__Source data__
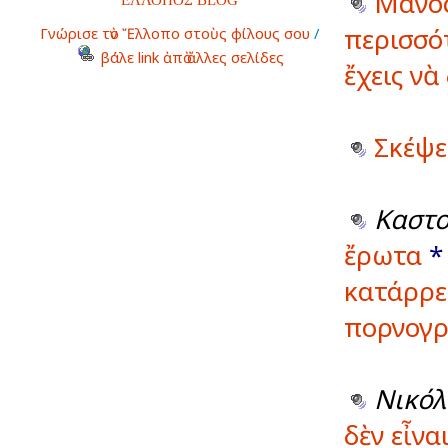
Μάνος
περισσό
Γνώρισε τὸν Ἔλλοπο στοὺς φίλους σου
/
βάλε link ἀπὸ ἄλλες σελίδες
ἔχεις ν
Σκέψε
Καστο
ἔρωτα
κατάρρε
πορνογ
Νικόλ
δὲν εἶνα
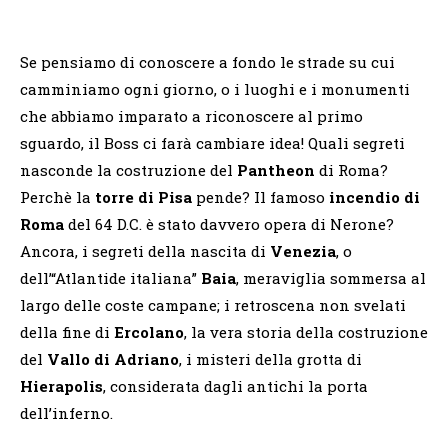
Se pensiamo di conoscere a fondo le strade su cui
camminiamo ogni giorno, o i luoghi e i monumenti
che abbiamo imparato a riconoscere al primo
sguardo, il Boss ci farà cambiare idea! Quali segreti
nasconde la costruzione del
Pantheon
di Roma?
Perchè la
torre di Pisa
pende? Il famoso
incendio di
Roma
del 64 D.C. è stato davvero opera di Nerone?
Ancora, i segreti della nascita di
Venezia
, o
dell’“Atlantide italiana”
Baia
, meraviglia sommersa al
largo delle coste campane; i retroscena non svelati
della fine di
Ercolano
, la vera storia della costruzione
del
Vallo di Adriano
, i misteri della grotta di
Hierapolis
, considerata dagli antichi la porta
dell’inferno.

--

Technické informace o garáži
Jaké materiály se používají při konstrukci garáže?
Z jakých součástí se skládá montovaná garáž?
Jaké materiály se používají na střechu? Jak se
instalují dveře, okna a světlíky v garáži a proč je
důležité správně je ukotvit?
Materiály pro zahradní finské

__Exercise requirements__
Repeat exactly the stretch of the listing above that starts with the line holding "Γνώρισε τὸν Ἔλλοπο στοὺς φίλους σου" and finishes with the line holding "dell’inferno.", both included. Skip every picture.

__Output below__
Γνώρισε τὸν Ἔλλοπο στοὺς φίλους σου
/
βάλε link ἀπὸ ἄλλες σελίδες
ἔχεις ν
Σκέψε
Καστο
ἔρωτα
κατάρρε
πορνογ
Νικόλ
δὲν εἶνα
Se pensiamo di conoscere a fondo le strade su cui
camminiamo ogni giorno, o i luoghi e i monumenti
che abbiamo imparato a riconoscere al primo
sguardo, il Boss ci farà cambiare idea! Quali segreti
nasconde la costruzione del
Pantheon
di Roma?
Perchè la
torre di Pisa
pende? Il famoso
incendio di
Roma
del 64 D.C. è stato davvero opera di Nerone?
Ancora, i segreti della nascita di
Venezia
, o
dell’“Atlantide italiana”
Baia
, meraviglia sommersa al
largo delle coste campane; i retroscena non svelati
della fine di
Ercolano
, la vera storia della costruzione
del
Vallo di Adriano
, i misteri della grotta di
Hierapolis
, considerata dagli antichi la porta
dell’inferno.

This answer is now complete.